Teaching Fugu who is best - supervised fine-tuning

Now, Fugu must learn which model is best for which kind of question. The paper trains it in two stages. The first stage is supervised fine-tuning, often called SFT.

To train Fugu in this stage, the Fugu team collects a big set of questions where the correct answer is already known. For each question, they run every worker model several times and check how well each one did. They give each model a reward, a score for how well it solved the question.

The best way to learn this is by taking an example.

Suppose we have a pool of 3 worker models. Call them GPT, Opus, and Gemini. We give them a math question. We run each one a few times and average the scores. The reward is between 0 and 1, where 1 means it solved the question perfectly. Say we get:

  • GPT: average reward 0.9
  • Opus: average reward 0.6
  • Gemini: average reward 0.3

So our score vector is s = (0.9, 0.6, 0.3).

Now, the simple approach would be to just say "GPT is the best, so the label is GPT." But this throws away useful information. It hides the fact that Opus was also quite good, and that Gemini was weak. So instead, the paper turns these scores into a soft target distribution using the softmax function. Softmax is a simple function that takes any list of scores and turns them into probabilities, which are all positive, all add up to 1, and keep the bigger scores bigger. Do not worry, we will compute it with real numbers.

The formula is:

p(j) = exp(r_j / T) / sum over all j' of exp(r_j' / T)

Where:

  • p(j) is the target probability for model j.
  • r_j is the average reward of model j.
  • T is the temperature, a knob that controls how sharp or how flat the result is.
  • exp(x) means e raised to the power x.
  • sum over all j' means we add up the term for every model.
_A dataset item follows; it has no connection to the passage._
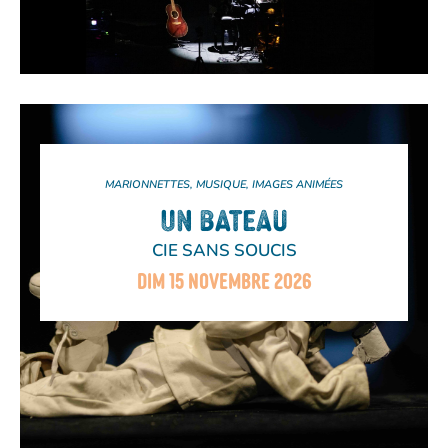
MARIONNETTES, MUSIQUE, IMAGES ANIMÉES
UN BATEAU
CIE SANS SOUCIS
DIM 15 NOVEMBRE 2026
Do not worry if this formula looks complex. We will break it down step by step with actual numbers. Let us use temperature T = 1, because dividing by 1 changes nothing.
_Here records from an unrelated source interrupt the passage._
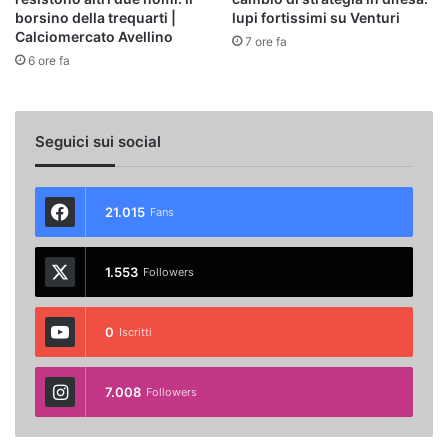
borsino della trequarti |
lupi fortissimi su Venturi
Calciomercato Avellino
7 ore fa
6 ore fa
Seguici sui social
21.015
Fans
1.553
Followers
0
Iscritti
7.008
Followers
Here, e is just a fixed number, about 2.718, that shows up everywhere in math. So exp(0.9) simply means 2.718 raised to the power 0.9. You do not need to compute this by hand. A calculator gives the value. What matters is the pattern: a bigger score gives a bigger exp value.

Step 1: Compute exp(x) for each score.

  • exp(0.9) = 2.460
  • exp(0.6) = 1.822
  • exp(0.3) = 1.350

Step 2: Add them up.

  • Sum = 2.460 + 1.822 + 1.350 = 5.632

Step 3: Divide each by the sum.

  • p(GPT) = 2.460 / 5.632 = 0.437
  • p(Opus) = 1.822 / 5.632 = 0.324
  • p(Gemini) = 1.350 / 5.632 = 0.240

So the soft target is (0.437, 0.324, 0.240). This is a probability distribution, which is just a set of numbers that say how likely each option is and that add up to 1, like all probabilities should.
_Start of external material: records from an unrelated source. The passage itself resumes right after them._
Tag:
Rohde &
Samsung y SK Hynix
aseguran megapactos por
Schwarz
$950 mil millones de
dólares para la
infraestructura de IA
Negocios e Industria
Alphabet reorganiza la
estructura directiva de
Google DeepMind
Let's read this in plain words. The target says GPT is the best choice about 44% of the time, Opus about 32%, and Gemini about 24%. Notice that it did not say "always GPT." It kept the fact that Opus is also a strong backup. That is the richer signal that helps Fugu make robust choices when several models are similarly good.

What does the temperature T do? A smaller T makes the distribution sharper, putting more weight on the best model. A larger T makes it flatter, making the models more equal. It lets us control how strongly Fugu favors the top model.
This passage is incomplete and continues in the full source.